I completely understand that! Gotta keep it simple. Let’s talk life for a second. You are in my view a fairly conscious guy. Where do you see the world headed these days? Seems to hold such promise in so many ways, yet at the same time we almost seem to be regressing into some strange barbaric state that could potentially spiral out of control and thus erase any hope for such promise. Where is it going, what can people do?

I’m with you on that really, it’s a very strange time. There is some really disturbing thinking and behaviour out there. At the same time some people seem to be much more enlightened than ever before. There is a real old school good vs evil vibe at the moment I think. To me it feels like everything has been thrown up in the air and is flying around in a tornado, and we’re waiting to see what it looks like when it lands again. In that tornado you’ve got everything: propaganda, ignorance, lack of empathy, massive focus on things that don’t matter and not enough focus on things that do, people trying hard to educate, people trying hard to corrupt. It’s a storm like we haven’t seen the like of before; not in my life time anyway. It sounds cliched perhaps, but I do think the kids of today hold the answer, they are witnessing the ugliest side of human nature in all its disgusting glory right now, and I hope they move forward sufficiently disappointed to want to do better. As for what people can do, that’s tough. I think it comes down to really simple stuff that is often hard to stick to in modern life: be respectful, help each other, recognize people being different does not mean they are wrong or your enemy, and do something creative.

Words of wisdom. And yes, I do believe the kids these days; of which I have two of myself, do indeed hold the answer. Their generation is a new counter-culture that is definitely being fueled by an angst and frustration towards the current. Much like Generation X which you and I are part of. History on repeat!

What about the music and its potential for waking up the masses if you will. We have talked about this before, and we share common views in many ways. Do you find that music holds a power to help convey a message of truth to people?

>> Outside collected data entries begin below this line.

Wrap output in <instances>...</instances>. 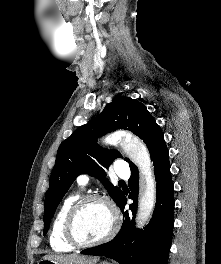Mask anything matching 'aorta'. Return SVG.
Wrapping results in <instances>:
<instances>
[{"instance_id":"aorta-1","label":"aorta","mask_w":221,"mask_h":264,"mask_svg":"<svg viewBox=\"0 0 221 264\" xmlns=\"http://www.w3.org/2000/svg\"><path fill=\"white\" fill-rule=\"evenodd\" d=\"M106 144H120L123 152L138 166L140 170L139 200L136 214V226H145L155 207L156 182L152 172V162L146 146L131 135H111L104 139Z\"/></svg>"}]
</instances>
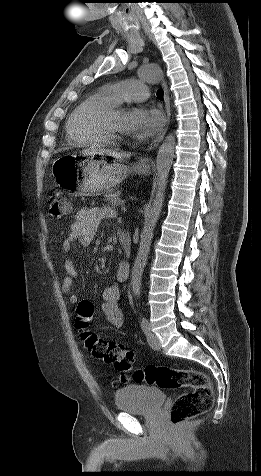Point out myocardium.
Returning <instances> with one entry per match:
<instances>
[{"label":"myocardium","mask_w":261,"mask_h":476,"mask_svg":"<svg viewBox=\"0 0 261 476\" xmlns=\"http://www.w3.org/2000/svg\"><path fill=\"white\" fill-rule=\"evenodd\" d=\"M119 110H123V108L117 103L103 111L96 118L98 129L110 139H123L125 137V134L117 130L112 123L113 116Z\"/></svg>","instance_id":"myocardium-1"}]
</instances>
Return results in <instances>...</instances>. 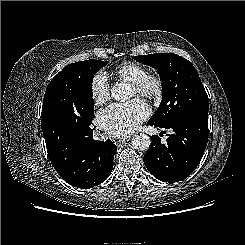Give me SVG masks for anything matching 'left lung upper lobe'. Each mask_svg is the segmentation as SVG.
Returning <instances> with one entry per match:
<instances>
[{
	"label": "left lung upper lobe",
	"instance_id": "obj_1",
	"mask_svg": "<svg viewBox=\"0 0 245 245\" xmlns=\"http://www.w3.org/2000/svg\"><path fill=\"white\" fill-rule=\"evenodd\" d=\"M134 59L157 69L162 82V101L150 122L165 126L194 112L208 113L207 93L188 60L173 53L140 55Z\"/></svg>",
	"mask_w": 245,
	"mask_h": 245
}]
</instances>
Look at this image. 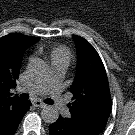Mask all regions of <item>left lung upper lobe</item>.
I'll use <instances>...</instances> for the list:
<instances>
[{"mask_svg":"<svg viewBox=\"0 0 135 135\" xmlns=\"http://www.w3.org/2000/svg\"><path fill=\"white\" fill-rule=\"evenodd\" d=\"M78 65L71 86L74 102L69 105L71 121L99 134L106 126L111 111L107 74L100 56L84 38L74 36Z\"/></svg>","mask_w":135,"mask_h":135,"instance_id":"obj_1","label":"left lung upper lobe"}]
</instances>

I think music has many powers. It can definitely put a message across to people, but people have to be more open to receive the message than they used to. Mainstream media now has so much control over what people hear and see. There is so much hype and pressure around what is and isn’t "cool" or acceptable, that the majority go with the flow and swallow it. Those who want to be enlightened will find alternatives, its always been like that though I reckon. The important thing is for those of us who provide that alternative to keep going and not compromise.

Bass Junkie - Low Frequency Fugitive © Bass Agenda

That's why we are in it for the long run right? To be providers of something true! Always have respected that core value you hold, it's a rare thing out there. So what’s in store for Bass Agenda then, any new releases about to drop?

Well, radio wise I’m keeping on keeping on. The year started great with The Horrorist, who I have loved for years, and next up is Jensen Interceptor; great artist from Australia. I have some exciting stuff in the pipeline guest wise, but it’s a bit early to shout about. For me I just want to look back at the end of the year and see 12 shows that are varied, that stand on their own feet and to have people say they’ve discovered something new every now and then.

Label wise I’m going to slow down a little this year, but not for the short term. On the 2nd of March Bass Junkie’s new EP ‘Low Frequency Fugitive’ is coming out on vinyl and digital formats, which is an honour for me. I’ve got a huge Juno Lazermachine remix release coming soon featuring so many friends from the scene. Also in the pipeline is Andy Clark’s second release on the label, new tracks from ATIX, RXmode and a few others. I’m getting swamped with demos these days and am having to hit the pause button on new stuff.

I’m in the early stages of looking into doing a Bass Agenda night, probably in London. Also, Bass Agenda will be involved for a 3rd time in Dave Clarke’s "Whip It" Electro party coming soon. More details to come on that, going to be another fantastic line up for Electro lovers though.

Great news Andy! Please keep us updated. Thanks for all you do, and for your hard work and dedication to our scene. Cheers!